Unas cuantas semanas después de la elección de Sarkozy en 2007, el nuevo presidente francés superó a sus socios europeos para liberar a cinco enfermeras búlgaras y un médico palestino que habían estado encarcelados en Libia durante ocho años. Más tarde ese año, evidentemente esperando enormes contratos de Kadafi, Sarkozy dedicó casi una semana a ser su anfitrión, sólo para ser humillado a diario por las estrafalarias exigencias del libio. Kadafi estableció su famosa carpa junto al palacio presidencial, en el Hotel de Marigny del Siglo XIX, y cuando decidió visitar el Louvre repentinamente, Sarkozy pidió desalojar el museo. Sin embargo, los contratos importantes no se materializaron. Ciertamente, podría ser disculpado si esperara eliminar esa historia ayudando a los libios a librarse de su dictador.

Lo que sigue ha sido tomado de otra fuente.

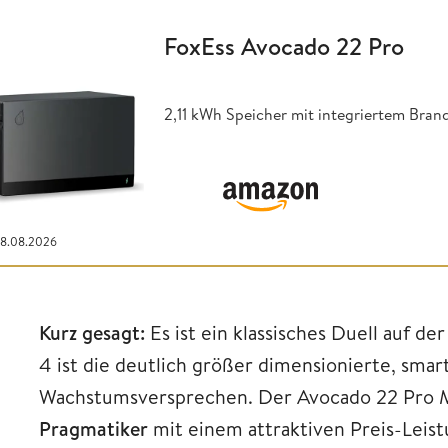
FoxEss Avocado 22 Pro
2,11 kWh Speicher mit integriertem Br
08.08.2026
Kurz gesagt:
Es ist ein klassisches Duell auf de
4 ist die deutlich größer dimensionierte, sma
Wachstumsversprechen. Der Avocado 22 Pro M
Pragmatiker
mit einem attraktiven Preis-Leist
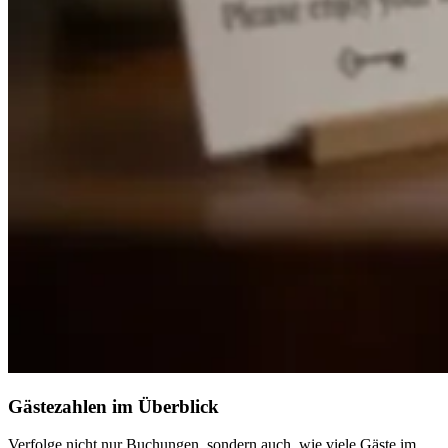
Gästezahlen im Überblick
Verfolge nicht nur Buchungen, sondern auch, wie viele Gäste im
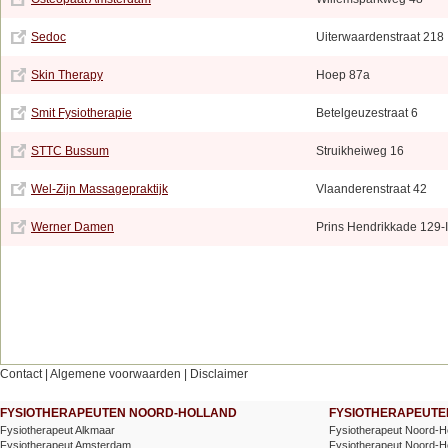
Sedoc
Uiterwaardenstraat 218
Skin Therapy
Hoep 87a
Smit Fysiotherapie
Betelgeuzestraat 6
STTC Bussum
Struikheiweg 16
Wel-Zijn Massagepraktijk
Vlaanderenstraat 42
Werner Damen
Prins Hendrikkade 129-I
Contact
|
Algemene voorwaarden
|
Disclaimer
FYSIOTHERAPEUTEN NOORD-HOLLAND
FYSIOTHERAPEUTEN
Fysiotherapeut Alkmaar
Fysiotherapeut Noord-H
Fysiotherapeut Amsterdam
Fysiotherapeut Noord-Hol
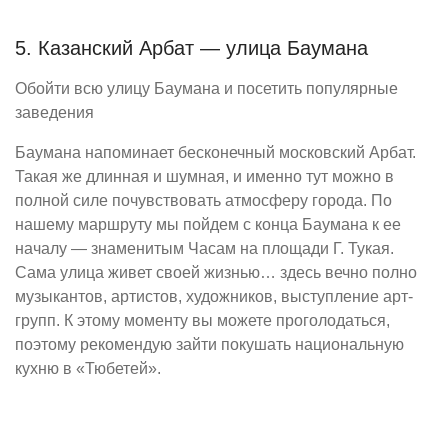
5. Казанский Арбат — улица Баумана
Обойти всю улицу Баумана и посетить популярные
заведения
Баумана напоминает бесконечный московский Арбат.
Такая же длинная и шумная, и именно тут можно в
полной силе почувствовать атмосферу города. По
нашему маршруту мы пойдем с конца Баумана к ее
началу — знаменитым Часам на площади Г. Тукая.
Сама улица живет своей жизнью… здесь вечно полно
музыкантов, артистов, художников, выступление арт-
групп. К этому моменту вы можете проголодаться,
поэтому рекомендую зайти покушать национальную
кухню в «Тюбетей».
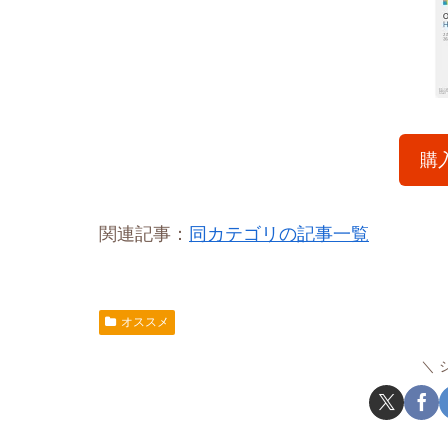
購
関連記事：
同カテゴリの記事一覧
オススメ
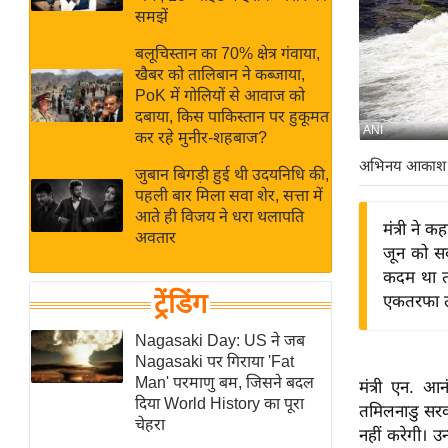
बजट
Hindi
समझें
खेल
News
बलूचिस्तान का 70% क्षेत्र गंवाया,
क्रिकेट
खैबर को तालिबान ने कब्जाया,
Hindi
IPL
PoK में गोलियों से आवाज को
दबाया, किस पाकिस्तान पर हुकूमत
Videos
2026
ANI
कर रहे मुनीर-शहबाज?
क्राइम
अभिनय आकाश
जुबान बिगड़ी हुई थी उदयनिधि की,
ई-पेपर
पहली बार मिला सवा शेर, सत्ता में
मिसाल बेमिसाल
आते ही विजय ने धरा थलापति
मंत्री ने 
अवतार
शख्सियत
जून को सर
यंग इंडिया
कदम था ता
ट्रेंडिंग
एकतरफा तर
साहित्य जगत
ऑटो वर्ल्ड
Nagasaki Day: US ने जब
Nagasaki पर गिराया 'Fat
न्यूज ब्रीफ
Man' परमाणु बम, जिसने बदल
मंत्री एन. आन
मनोरंजन जगत
दिया World History का पूरा
तमिलनाडु सरक
चेहरा
बॉलीवुड
नहीं करेगी। 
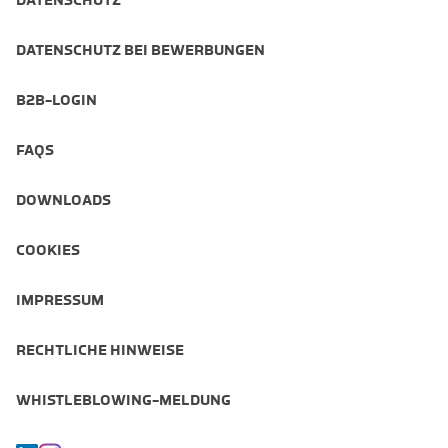
DATENSCHUTZ BEI BEWERBUNGEN
B2B-LOGIN
FAQS
DOWNLOADS
COOKIES
IMPRESSUM
RECHTLICHE HINWEISE
WHISTLEBLOWING-MELDUNG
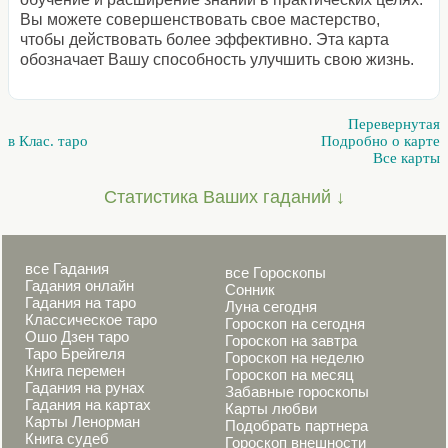
Вы можете совершенствовать свое мастерство,
чтобы действовать более эффективно. Эта карта
обозначает Вашу способность улучшить свою жизнь.
Перевернутая
в Клас. таро
Подробно о карте
Все карты
Статистика Ваших гаданий ↓
все Гадания
все Гороскопы
Гадания онлайн
Сонник
Гадания на таро
Луна сегодня
Классическое таро
Гороскоп на сегодня
Ошо Дзен таро
Гороскоп на завтра
Таро Брейгеля
Гороскоп на неделю
Книга перемен
Гороскоп на месяц
Гадания на рунах
Забавные гороскопы
Гадания на картах
Карты любви
Карты Ленорман
Подобрать партнера
Книга судеб
Гороскоп внешности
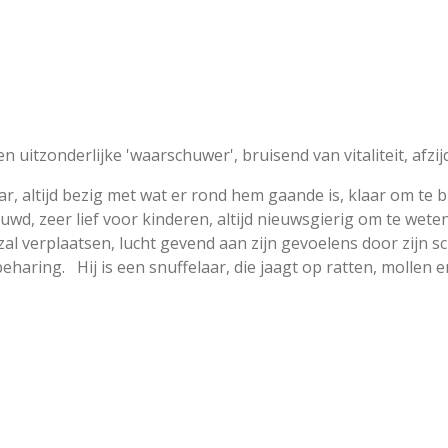
uitzonderlijke 'waarschuwer', bruisend van vitaliteit, afzi
r, altijd bezig met wat er rond hem gaande is, klaar om te 
wd, zeer lief voor kinderen, altijd nieuwsgierig om te wete
l verplaatsen, lucht gevend aan zijn gevoelens door zijn sch
aring. Hij is een snuffelaar, die jaagt op ratten, mollen e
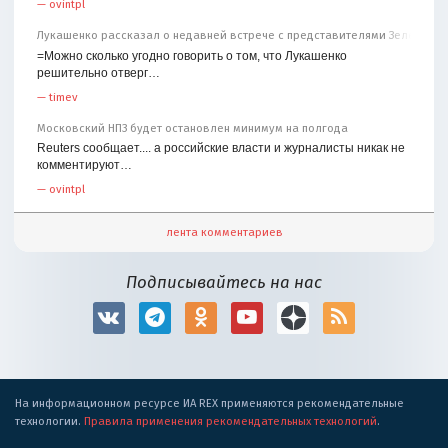
—
ovintpl
Лукашенко рассказал о недавней встрече с представителями Зеленског
=Можно сколько угодно говорить о том, что Лукашенко
решительно отверг…
—
timev
Московский НПЗ будет остановлен минимум на полгода
Reuters сообщает.... а российские власти и журналисты никак не
комментируют…
—
ovintpl
лента комментариев
Подписывайтесь на нас
На информационном ресурсе ИА REX применяются рекомендательные
технологии.
Правила применения рекомендательных технологий
.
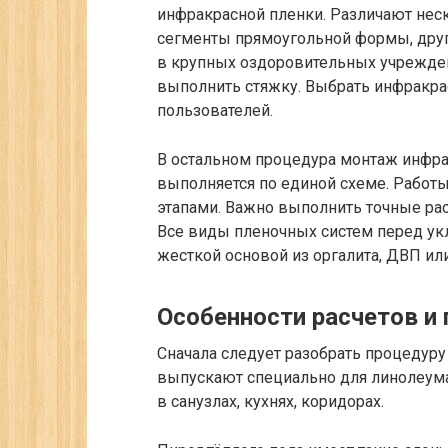
инфракрасной пленки. Различают неск
сегменты прямоугольной формы, друг
в крупных оздоровительных учрежден
выполнить стяжку. Выбрать инфракра
пользователей.
В остальном процедура монтаж инфра
выполняется по единой схеме. Работ
этапами. Важно выполнить точные рас
Все виды пленочных систем перед у
жесткой основой из оргалита, ДВП ил
Особенности расчетов и 
Сначала следует разобрать процедуру
выпускают специально для линолеум
в санузлах, кухнях, коридорах.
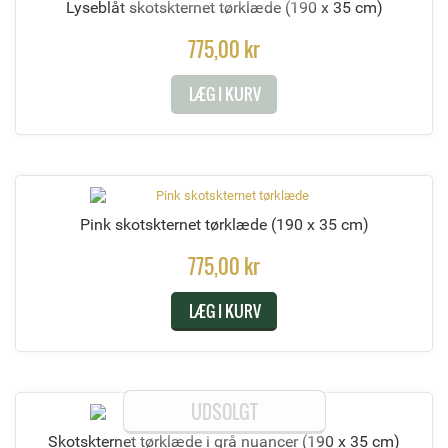
Lyseblåt skotskternet tørklæde
(190 x 35 cm)
775,00 kr
LÆG I KURV
Pink skotskternet tørklæde
(190 x 35 cm)
775,00 kr
LÆG I KURV
UDSOLGT
Skotskternet tørklæde i grå nuancer
(190 x 35 cm)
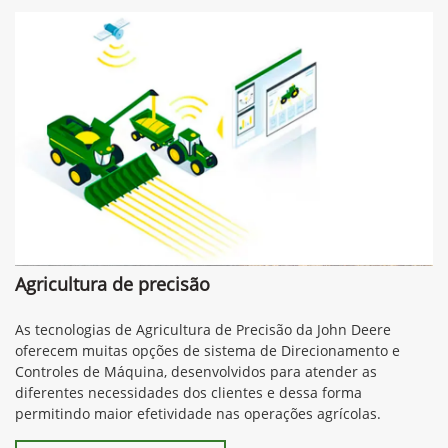
Agricultura de precisão
As tecnologias de Agricultura de Precisão da John Deere
oferecem muitas opções de sistema de Direcionamento e
Controles de Máquina, desenvolvidos para atender as
diferentes necessidades dos clientes e dessa forma
permitindo maior efetividade nas operações agrícolas.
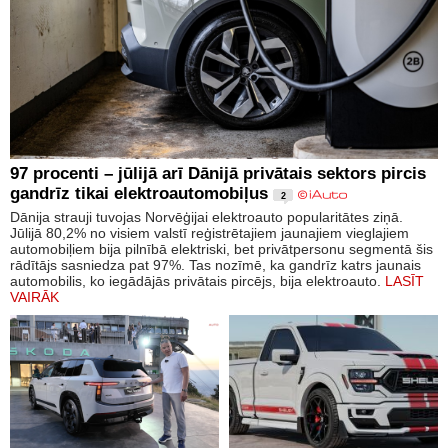
97 procenti – jūlijā arī Dānijā privātais sektors pircis
gandrīz tikai elektroautomobiļus
2
Dānija strauji tuvojas Norvēģijai elektroauto popularitātes ziņā.
Jūlijā 80,2% no visiem valstī reģistrētajiem jaunajiem vieglajiem
automobiļiem bija pilnībā elektriski, bet privātpersonu segmentā šis
rādītājs sasniedza pat 97%. Tas nozīmē, ka gandrīz katrs jaunais
automobilis, ko iegādājās privātais pircējs, bija elektroauto.
LASĪT
VAIRĀK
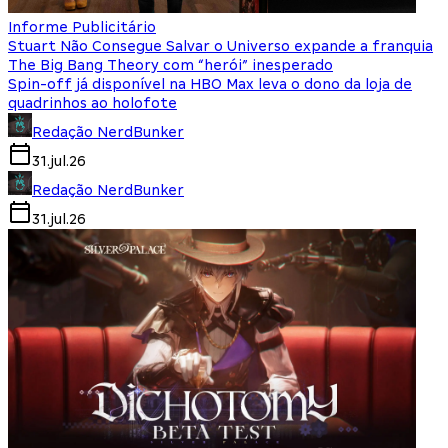
Informe Publicitário
Stuart Não Consegue Salvar o Universo expande a franquia
The Big Bang Theory com “herói” inesperado
Spin-off já disponível na HBO Max leva o dono da loja de
quadrinhos ao holofote
Redação NerdBunker
31.jul.26
Redação NerdBunker
31.jul.26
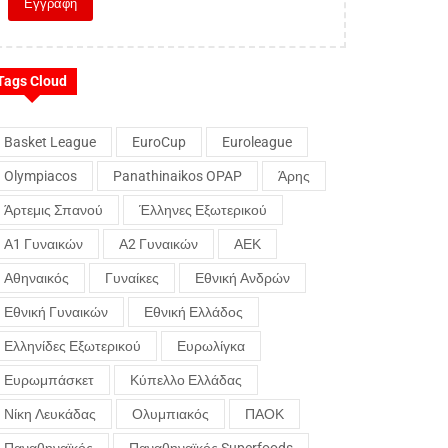
Tags Cloud
Basket League
EuroCup
Euroleague
Olympiacos
Panathinaikos OPAP
Άρης
Άρτεμις Σπανού
Έλληνες Εξωτερικού
Α1 Γυναικών
Α2 Γυναικών
ΑΕΚ
Αθηναικός
Γυναίκες
Εθνική Ανδρών
Εθνική Γυναικών
Εθνική Ελλάδος
Ελληνίδες Εξωτερικού
Ευρωλίγκα
Ευρωμπάσκετ
Κύπελλο Ελλάδας
Νίκη Λευκάδας
Ολυμπιακός
ΠΑΟΚ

Pero no era posible simplemente apoyar un levantamiento. Se necesitaba alguien que pudiera hablar por la nueva Libia. En medio de la revuelta, BHL, el filósofo, llamó al conmutador del Palacio del Élysée para informar al presidente que había decidido viajar a la capital rebelde de Bengasi. Sarkozy le pidió que le informara si hallaba algún líder entre los combatientes, y el autodenominado "intelectual aventurero" no necesitó más estímulo. De Bosnia a Afganistán, y de Irak a Pakistán, BHL siempre tomó partido por aquellos a quienes considera oprimidos. Y nunca deja de autopromocionarse en el proceso.

Sarkozy y BHL se conocen desde 1983, y solían ser buenos amigos. Esquiaron juntos en Alpe d’Huez y vacacionaron en la Riviera en Beaulieu y Antibes. Cuando BHL luchaba a favor de la intervención en Bosnia a comienzos de la década de 1990, Sarkozy (que entonces era un ministro relativamente inexperto en el gabinete de Jacques Chirac) se alió con BHL contra adversarios temibles como Alain Juppé, que era (y es actualmente) ministro de Relaciones Exteriores de Francia.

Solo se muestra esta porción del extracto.